The process of testing opinions, aka hypotheses, will of course involve analyzing data – a process for which Peter Drucker again calls for a scientist-like inquisitiveness: “The effective decision-maker assumes the traditional measurement is not the right measurement…The best way to find the appropriate measurement is to…look for “feedback,” (Drucker, p. 253), which Drucker describes as “organized information” that is “built around direct exposure to reality” – better known today as a performance metric. Finding the right performance metric(s) is “a risk-taking judgement,” Drucker says. And the best way to mitigate that risk is by using metrics with some actively proven experiential value.
Finally, the evaluation stage of scientific method – “letting people throw rocks” at your conclusions, as David Champagne wrote – is again very similar to Drucker’s advice to business leaders, urging them to “create dissension and disagreement rather than consensus” (p. 254):
The effective decision-maker…organizes disagreement…It gives him alternatives so that he can choose and make a decision, but also so that he is not lost in the fog when his decision proves deficient…And it forces the imagination – his own and that of his associates…[The effective decision-maker] starts out with the commitment to find out why people disagree. (p. 256)
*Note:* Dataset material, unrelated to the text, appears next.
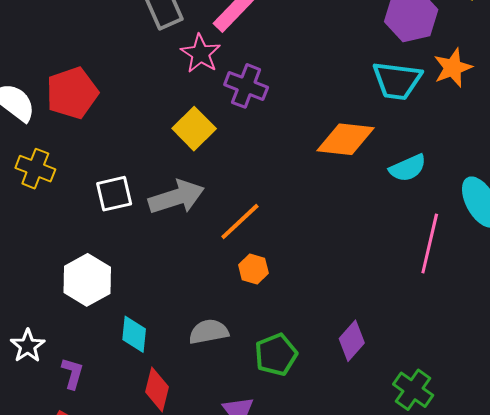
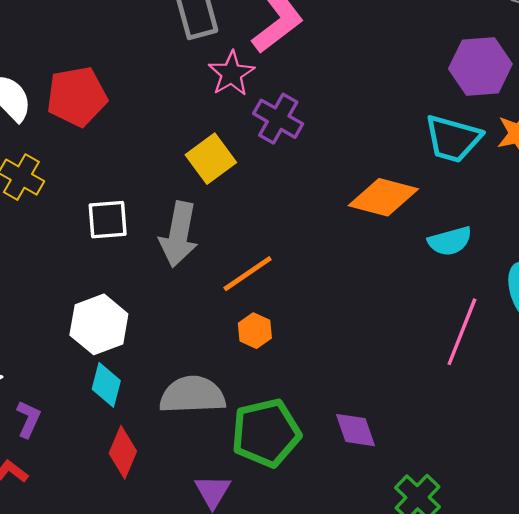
gray arrow: (176, 197) -> (179, 234), turned 110
white hexagon: (87, 280) -> (99, 324), moved
gray semicircle: (209, 332) -> (192, 395), size x1.4
purple diamond: (352, 341) -> (355, 430), turned -69
green pentagon: (276, 355) -> (266, 433), size x1.4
The best practices of data scientists and business decision-makers seem to overlap heavily. Thankfully, though, the business manager does not need to actually become a data scientist. Doing so would require adding to the business manager’s functional expertise two additional copious skill sets of the data scientist: extensive mathematics/statistical capabilities, and “hacking skills” – the ability to find and retrieve data from disparate sources on one’s own. David Champagne writes, “Finding and retrieving data sometimes requires the skills of a burglar” (emphasis added). This is cringe-worthy terminology to CIOs already working hard to avoid shadow systems and the multiple versions of the truth they might bring.
That said, Barry Devlin makes a succinct and strong case for the data warehouse as a leading source, if not the only source, of trusted data, not to mention trusted performance metrics, that business decision-makers can use with no need for “hacking skills”:
This is where a data warehouse comes in. Of course, only a small proportion of the data can (or should) go through the warehouse. But the value of the warehouse is in the fact that the data it contains has already been reconciled and integrated to an accepted level of consistency and historical accuracy for the organization.
An effective data warehouse will serve business managers as a laboratory of sorts, enabling decision-makers to test opinions/hypotheses by asking good questions and getting good answers: data that is “true” (accurate) along with proven performance metrics.
Business executives and managers will do well to adopt Peter Drucker’s best practices of decision-making, which closely follow the best practices of data scientists analyzing and interpreting data. Doing so will help lead towards better, data-informed decisions, and away from managing based on irrelevant measurements or “looking for the facts that fit the conclusion.” – in short, acting like a data scientist and not a ‘mad scientist.’